Io continuerei volentierissimo a scrivere questo pezzo, a dire cose intelligentissime e disperatissime che facciano ridere ma anche un po’ riflettere, ma non è possibile, c’è da costruire una formica con i cartoni delle uova da far vedere alle maestre e io adesso devo mangiarmi sei uova per liberare il cartone delle stesse e finirò in chetosi, c’è da rispondere a una serie di domande che dio solo sa cosa gli passa per la testa, mamma ti ricordi quando c’era la luna ma era giorno, vuol dire che il giorno viene prima della notte o la notte prima del giorno, forse invento una scusa, forse accendo la tv, forse sei un genio bambino mio, ma tanto io non saprei come coltivare al meglio questa tua intelligenza, quindi lascia perdere, cerca di essere normale, come la mamma, come gli altri.

Accendo la tv e c’è questo cartone animato incredibile, “Lo straordinario mondo di Gumball”, e c’è la mamma del protagonista seduta sul letto che gli dice «Sto guardando questa lista di sogni sostituita con le cose da fare», che amarezza, che verità, voglio sapere tutto di te Nicole Watterson, anche se sei un gatto azzurro, o un coniglio, non l’ho mica capito.

Qua butta male, malissimo, non conto più i giorni, le storie di didattica a distanza sono tutte uguali e tutte tristi e tutte speciali, poi, all’improvviso, ripenso all’asterisco messo alla parola “mamma”.
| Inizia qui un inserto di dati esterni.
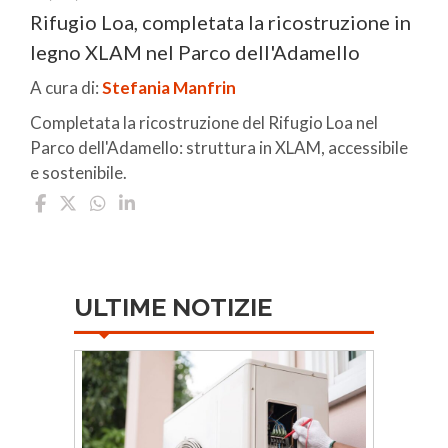
Rifugio Loa, completata la ricostruzione in
legno XLAM nel Parco dell'Adamello
A cura di:
Stefania Manfrin
Completata la ricostruzione del Rifugio Loa nel
Parco dell'Adamello: struttura in XLAM, accessibile
e sostenibile.
ULTIME NOTIZIE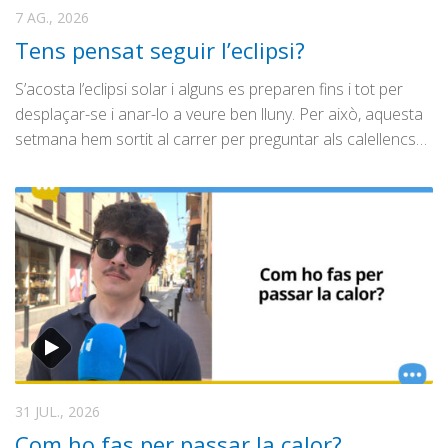
Graella
Coblejant
7 AG., 2026
Publicitat
l’Enquesta
Tens pensat seguir l’eclipsi?
Contacte
Entrevista Política
S’acosta l’eclipsi solar i alguns es preparen fins i tot per
Fòrum Obert
desplaçar-se i anar-lo a veure ben lluny. Per això, aquesta
setmana hem sortit al carrer per preguntar als calellencs…
Ona Maresme
Ple Municipal
Vídeonotícia
Especials/Altres
Calella Film Festival
La Ciutat
Cuines del Món
DogTips
31 JUL., 2026
Enderrocs
Com ho fas per passar la calor?
Fira i Festa Major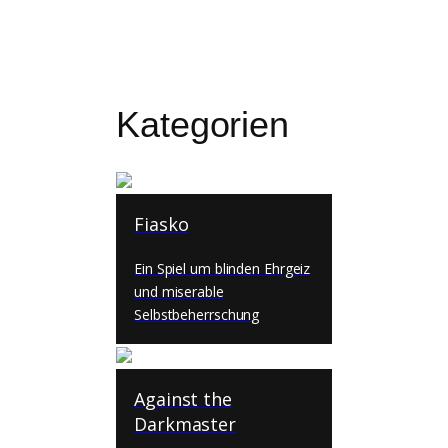
Kategorien
Fiasko
Ein Spiel um blinden Ehrgeiz
und miserable
Selbstbeherrschung
Against the
Darkmaster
La variante di genere è arrivata, leggo che chiudere i nidi deriva da un’impostazione patriarcale, io non lo capisco, ma sarà che ho solo il diploma di scuola superiore o che sono sempre stata molto fortunata o che non sono un padre femminista. È che sentire parlare un padre di quello che viene negato alle madri mi suona sempre un po’ strano e manchevole.

Ho sempre pensato che fosse riduttivo mettere tutto sotto la lista della parità, ogni famiglia è infelice a modo suo eccetera, la mia solidarietà va a chi vive in quaranta metri quadri in cinque e senza balcone, a chi deve licenziarsi (e sì, di solito sono le madri) per non andare in galera per abbandono di minore, e questo prescinde dalla parità, è più privilegio che genitorialità.

Mio marito si è fatto tutto il lockdown 2020 con il bambino senza fare una piega. Non so onestamente come abbia fatto, sarà che è del capricorno, come Giulio Andreotti, come Kate Moss, della stessa materia di cui è fatta la tigna.

Nel lockdown 2021 primavera-estate segue lui le lezioni a distanza, riesce a lavorare tantissimo, riesce a fare in modo che il bambino non si ammazzi, a costruire api e alveari, mentre l’unica cosa che io sono riuscita a fare nell’ultima settimana è stata riempirmi le mani di vinavyl, a incollarle e scollarle per un’ora ammutolita.

La verità è che mi sento in colpa per questo, ed è molto difficile scriverlo, ed è ancora più difficile descriverlo. Mi sento in colpa perché quello che ci si aspetta dalle madri (cioè, quello che le altre madri si aspettano dalle madri) è che riescano a fare tutto senza delegare. E la maggior parte delle donne che conosco ce la fa.

La maggior parte delle donne che conosco sa tutto di congedi parentali, Inps, bonus babysitter, come attaccare i giorni per non perdere le ferie, io non so niente di niente, e non lo so perché ora posso permettermi di non saperlo.

Ma questo non mi impedisce di capire che è un problema gigantesco, non mi impedisce di avere un moto umano nei confronti delle famiglie che non siano la mia. La maggior parte delle donne che conosco riesce a fare tutto, ma quello che succede dietro una porta chiusa rimane dietro una porta chiusa. È privilegio, tigna o sono solo io che sono una pessima madre? Entrambe?

Continuerei a scrivere questa tirata per altre dodicimila parole, ma l’unica cosa che adesso devo capire è come togliere questa colla dalle mani.